Data extracts Block Start
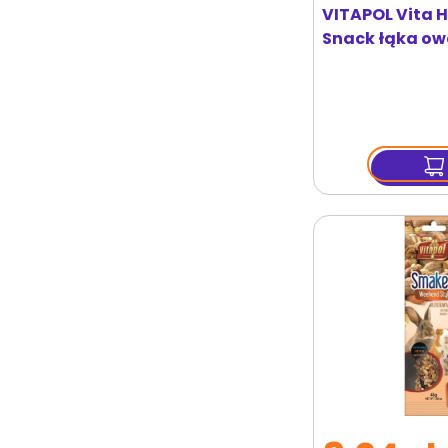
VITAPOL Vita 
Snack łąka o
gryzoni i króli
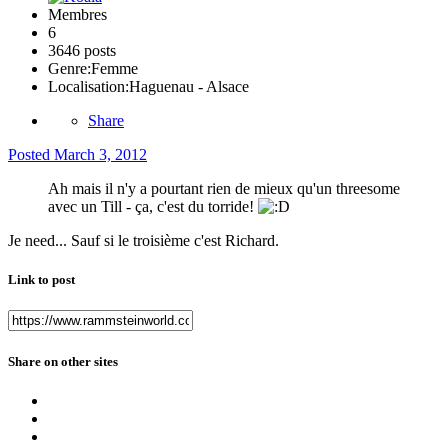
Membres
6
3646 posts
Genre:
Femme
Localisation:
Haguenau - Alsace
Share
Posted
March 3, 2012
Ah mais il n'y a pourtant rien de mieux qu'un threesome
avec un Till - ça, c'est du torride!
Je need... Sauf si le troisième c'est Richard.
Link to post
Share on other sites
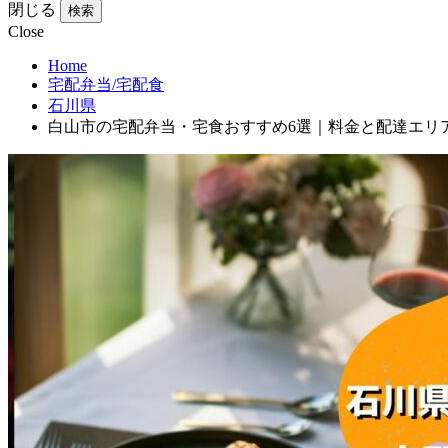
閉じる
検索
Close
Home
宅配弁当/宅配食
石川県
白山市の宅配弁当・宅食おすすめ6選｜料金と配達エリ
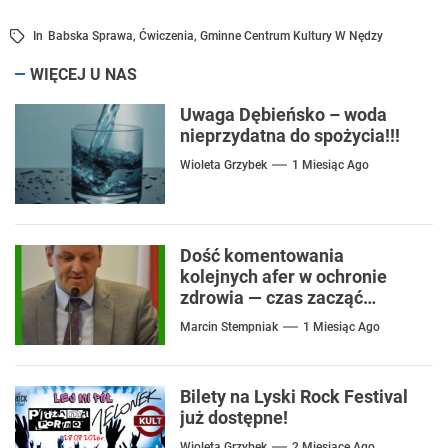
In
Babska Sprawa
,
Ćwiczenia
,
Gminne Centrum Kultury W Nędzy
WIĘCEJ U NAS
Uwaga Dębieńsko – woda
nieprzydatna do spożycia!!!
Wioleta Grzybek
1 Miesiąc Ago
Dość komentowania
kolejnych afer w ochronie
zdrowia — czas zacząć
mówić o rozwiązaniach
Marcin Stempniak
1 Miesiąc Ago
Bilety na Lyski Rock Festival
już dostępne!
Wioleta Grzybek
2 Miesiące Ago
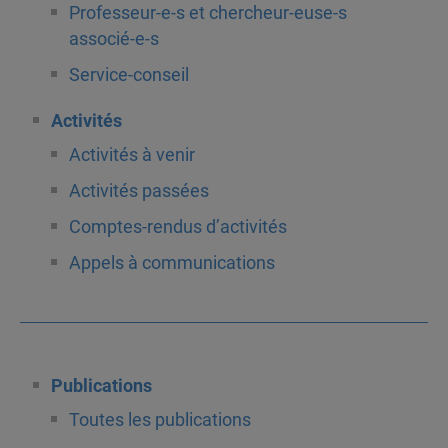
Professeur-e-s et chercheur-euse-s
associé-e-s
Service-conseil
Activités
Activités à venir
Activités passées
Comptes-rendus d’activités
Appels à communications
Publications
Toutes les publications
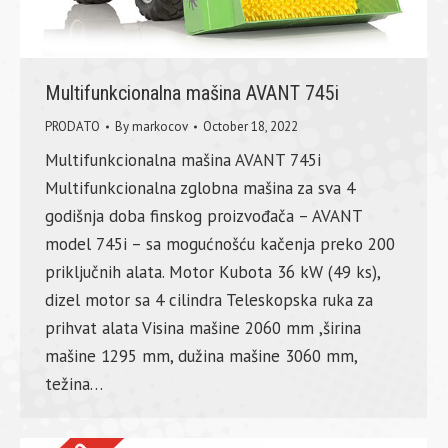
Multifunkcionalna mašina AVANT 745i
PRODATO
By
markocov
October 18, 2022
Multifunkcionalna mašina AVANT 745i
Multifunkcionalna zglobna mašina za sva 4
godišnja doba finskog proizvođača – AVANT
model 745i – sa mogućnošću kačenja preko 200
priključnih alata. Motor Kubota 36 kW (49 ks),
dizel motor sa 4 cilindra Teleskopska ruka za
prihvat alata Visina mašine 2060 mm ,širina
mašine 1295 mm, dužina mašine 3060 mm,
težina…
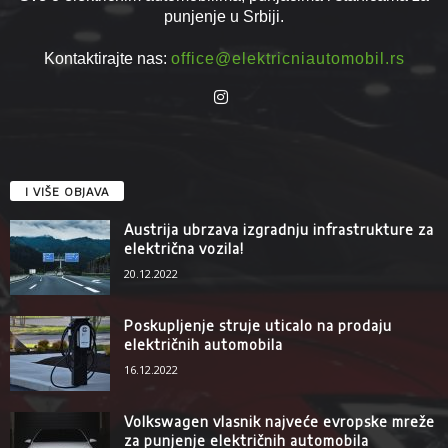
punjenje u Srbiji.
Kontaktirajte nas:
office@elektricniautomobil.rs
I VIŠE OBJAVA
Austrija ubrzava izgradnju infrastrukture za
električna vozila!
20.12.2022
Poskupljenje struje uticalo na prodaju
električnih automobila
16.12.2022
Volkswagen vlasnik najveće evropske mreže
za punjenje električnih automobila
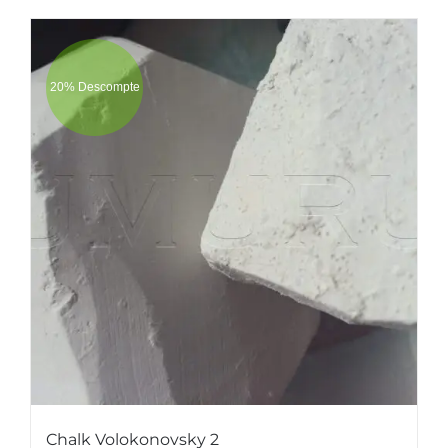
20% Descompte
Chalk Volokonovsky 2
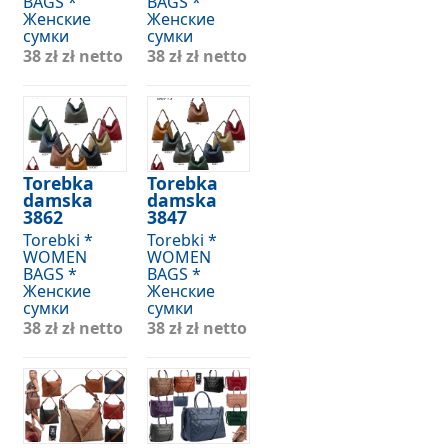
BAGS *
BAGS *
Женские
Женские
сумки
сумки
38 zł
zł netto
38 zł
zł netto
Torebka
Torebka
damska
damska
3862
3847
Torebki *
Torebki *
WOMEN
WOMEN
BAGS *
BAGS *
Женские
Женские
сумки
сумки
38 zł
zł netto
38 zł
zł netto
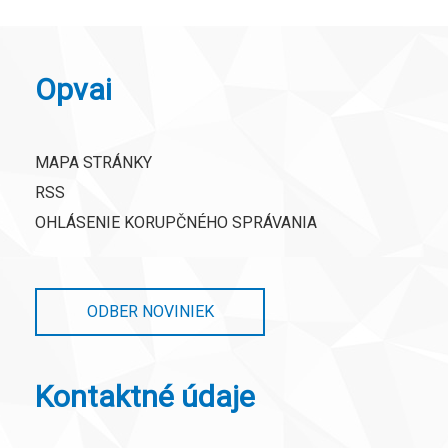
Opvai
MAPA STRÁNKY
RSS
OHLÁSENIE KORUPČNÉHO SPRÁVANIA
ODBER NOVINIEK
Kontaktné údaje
Data extracts Block End
Exercise goal: Starting at the line that holds "dizel motor sa 4 cilindra Teleskopska ruka za", retype every line through the end of the data, both ends included. Pictures stay out of the copy.

Answer to this exercise:
dizel motor sa 4 cilindra Teleskopska ruka za
prihvat alata Visina mašine 2060 mm ,širina
mašine 1295 mm, dužina mašine 3060 mm,
težina…
punjenje u Srbiji.
Kontaktirajte nas:
office@elektricniautomobil.rs
I VIŠE OBJAVA
Austrija ubrzava izgradnju infrastrukture za
električna vozila!
20.12.2022
Poskupljenje struje uticalo na prodaju
električnih automobila
16.12.2022
Volkswagen vlasnik najveće evropske mreže
za punjenje električnih automobila
20% Descompte
Chalk Volokonovsky 2
BAGS *
BAGS *
Женские
Женские
сумки
сумки
38 zł
zł netto
38 zł
zł netto
Torebka
Torebka
damska
damska
3862
3847
Torebki *
Torebki *
WOMEN
WOMEN
BAGS *
BAGS *
Женские
Женские
сумки
сумки
38 zł
zł netto
38 zł
zł netto
Opvai
MAPA STRÁNKY
RSS
OHLÁSENIE KORUPČNÉHO SPRÁVANIA
ODBER NOVINIEK
Kontaktné údaje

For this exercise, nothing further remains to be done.